Problem statement: Transcribe every entry word for word, but drop the pictures.

[Extracted records]
—————

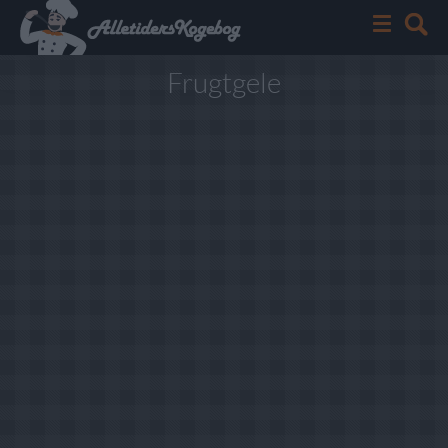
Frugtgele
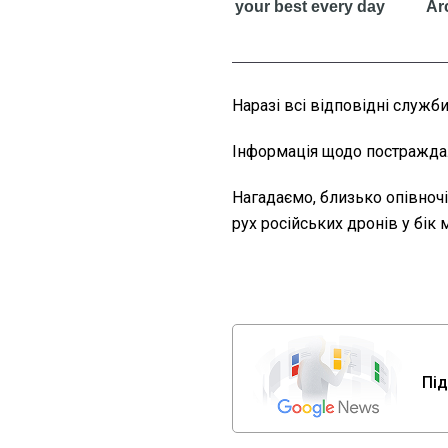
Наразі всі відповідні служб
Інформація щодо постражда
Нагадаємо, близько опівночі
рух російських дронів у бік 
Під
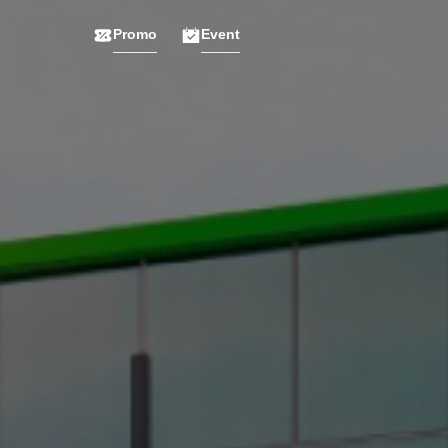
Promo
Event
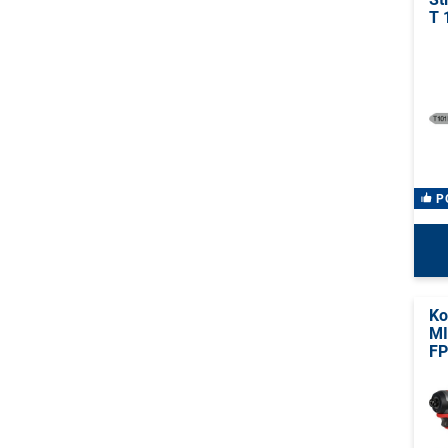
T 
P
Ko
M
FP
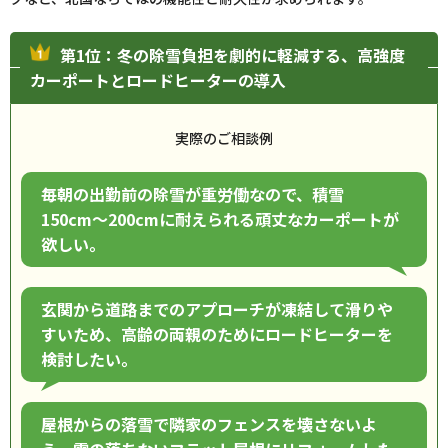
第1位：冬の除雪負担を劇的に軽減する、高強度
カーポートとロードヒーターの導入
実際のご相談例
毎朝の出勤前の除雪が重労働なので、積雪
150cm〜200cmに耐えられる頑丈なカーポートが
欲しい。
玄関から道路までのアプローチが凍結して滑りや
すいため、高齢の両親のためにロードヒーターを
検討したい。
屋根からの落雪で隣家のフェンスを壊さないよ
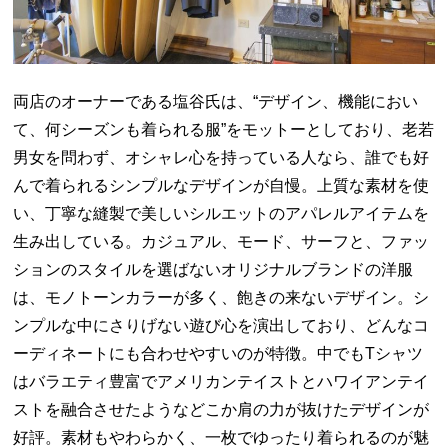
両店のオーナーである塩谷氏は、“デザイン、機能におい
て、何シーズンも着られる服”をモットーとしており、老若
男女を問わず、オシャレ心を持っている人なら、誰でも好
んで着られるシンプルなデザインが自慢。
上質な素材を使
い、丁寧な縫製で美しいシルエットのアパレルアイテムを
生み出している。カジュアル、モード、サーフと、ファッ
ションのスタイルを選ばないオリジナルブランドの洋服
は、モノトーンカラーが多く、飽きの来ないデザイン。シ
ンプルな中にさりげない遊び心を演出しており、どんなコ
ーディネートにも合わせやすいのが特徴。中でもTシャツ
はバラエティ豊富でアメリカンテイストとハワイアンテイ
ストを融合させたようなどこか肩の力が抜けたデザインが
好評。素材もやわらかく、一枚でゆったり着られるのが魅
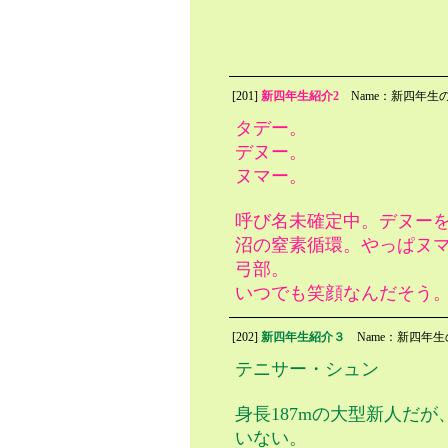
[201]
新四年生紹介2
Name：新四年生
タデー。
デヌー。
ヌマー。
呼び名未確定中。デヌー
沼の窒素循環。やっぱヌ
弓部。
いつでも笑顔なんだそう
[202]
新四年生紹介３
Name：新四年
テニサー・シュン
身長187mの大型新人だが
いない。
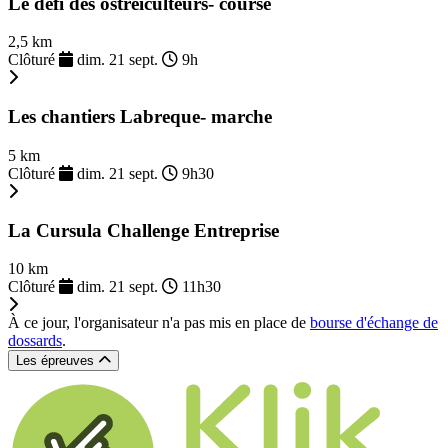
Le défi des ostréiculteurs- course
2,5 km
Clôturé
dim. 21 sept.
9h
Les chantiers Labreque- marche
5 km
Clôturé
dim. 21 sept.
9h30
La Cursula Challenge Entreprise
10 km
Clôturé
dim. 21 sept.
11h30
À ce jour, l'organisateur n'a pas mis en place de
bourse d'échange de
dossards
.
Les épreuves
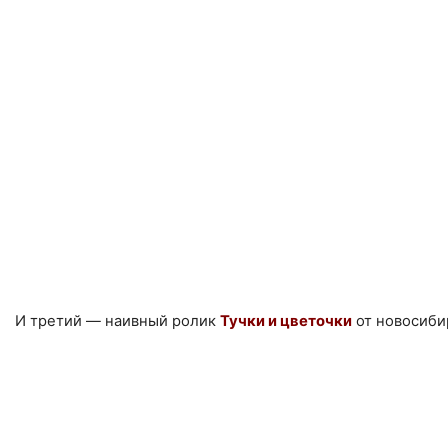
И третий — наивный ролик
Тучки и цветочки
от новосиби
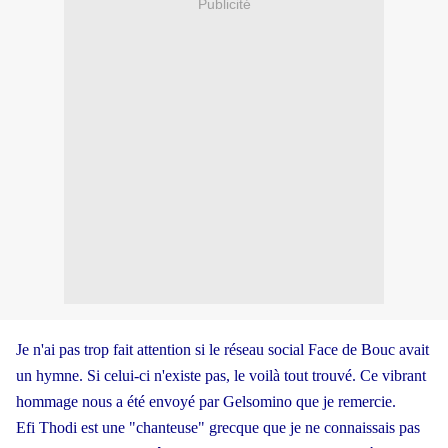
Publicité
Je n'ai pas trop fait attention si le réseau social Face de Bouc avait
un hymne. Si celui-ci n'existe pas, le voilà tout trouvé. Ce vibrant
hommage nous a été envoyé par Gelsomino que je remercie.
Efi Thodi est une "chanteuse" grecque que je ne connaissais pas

—————

Reply to the task:
Frugtgele
Наразі всі відповідні служб
Інформація щодо постражда
Нагадаємо, близько опівночі
рух російських дронів у бік 
Під
Promo
Event
T 
P
Ko
M
FP
第1位：冬の除雪負担を劇的に軽減する、高強度
カーポートとロードヒーターの導入
実際のご相談例
毎朝の出勤前の除雪が重労働なので、積雪
150cm〜200cmに耐えられる頑丈なカーポートが
欲しい。
玄関から道路までのアプローチが凍結して滑りや
すいため、高齢の両親のためにロードヒーターを
検討したい。
屋根からの落雪で隣家のフェンスを壊さないよ
両店のオーナーである塩谷氏は、“デザイン、機能におい
て、何シーズンも着られる服”をモットーとしており、老若
男女を問わず、オシャレ心を持っている人なら、誰でも好
んで着られるシンプルなデザインが自慢。
上質な素材を使
い、丁寧な縫製で美しいシルエットのアパレルアイテムを
生み出している。カジュアル、モード、サーフと、ファッ
ションのスタイルを選ばないオリジナルブランドの洋服
は、モノトーンカラーが多く、飽きの来ないデザイン。シ
ンプルな中にさりげない遊び心を演出しており、どんなコ
ーディネートにも合わせやすいのが特徴。中でもTシャツ
はバラエティ豊富でアメリカンテイストとハワイアンテイ
ストを融合させたようなどこか肩の力が抜けたデザインが
好評。素材もやわらかく、一枚でゆったり着られるのが魅
[201]
新四年生紹介2
Name：新四年生
タデー。
デヌー。
ヌマー。
呼び名未確定中。デヌー
沼の窒素循環。やっぱヌ
弓部。
いつでも笑顔なんだそう
[202]
新四年生紹介３
Name：新四年
テニサー・シュン
身長187mの大型新人だが
いない。
Le défi des ostréiculteurs- course
2,5 km
Clôturé
dim. 21 sept.
9h
Les chantiers Labreque- marche
5 km
Clôturé
dim. 21 sept.
9h30
La Cursula Challenge Entreprise
10 km
Clôturé
dim. 21 sept.
11h30
À ce jour, l'organisateur n'a pas mis en place de
bourse d'échange de
dossards
.
Les épreuves
И третий — наивный ролик
Тучки и цветочки
от новосиби
Publicité
Je n'ai pas trop fait attention si le réseau social Face de Bouc avait
un hymne. Si celui-ci n'existe pas, le voilà tout trouvé. Ce vibrant
hommage nous a été envoyé par Gelsomino que je remercie.
Efi Thodi est une "chanteuse" grecque que je ne connaissais pas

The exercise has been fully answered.